Problem to work on: Give back, unchanged, each line from the one containing "in the Blade Runner" through the last line of the entries below.

-- Data to process follows --

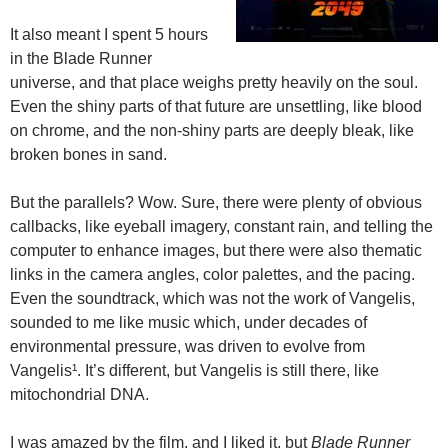
It also meant I spent 5 hours
in the Blade Runner
universe, and that place weighs pretty heavily on the soul.
Even the shiny parts of that future are unsettling, like blood
on chrome, and the non-shiny parts are deeply bleak, like
broken bones in sand.
But the parallels? Wow. Sure, there were plenty of obvious
callbacks, like eyeball imagery, constant rain, and telling the
computer to enhance images, but there were also thematic
links in the camera angles, color palettes, and the pacing.
Even the soundtrack, which was not the work of Vangelis,
sounded to me like music which, under decades of
environmental pressure, was driven to evolve from
Vangelis¹. It’s different, but Vangelis is still there, like
mitochondrial DNA.
I was amazed by the film, and I liked it, but
Blade Runner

-- Data to process concluded --

Answer:
in the Blade Runner
universe, and that place weighs pretty heavily on the soul.
Even the shiny parts of that future are unsettling, like blood
on chrome, and the non-shiny parts are deeply bleak, like
broken bones in sand.
But the parallels? Wow. Sure, there were plenty of obvious
callbacks, like eyeball imagery, constant rain, and telling the
computer to enhance images, but there were also thematic
links in the camera angles, color palettes, and the pacing.
Even the soundtrack, which was not the work of Vangelis,
sounded to me like music which, under decades of
environmental pressure, was driven to evolve from
Vangelis¹. It’s different, but Vangelis is still there, like
mitochondrial DNA.
I was amazed by the film, and I liked it, but
Blade Runner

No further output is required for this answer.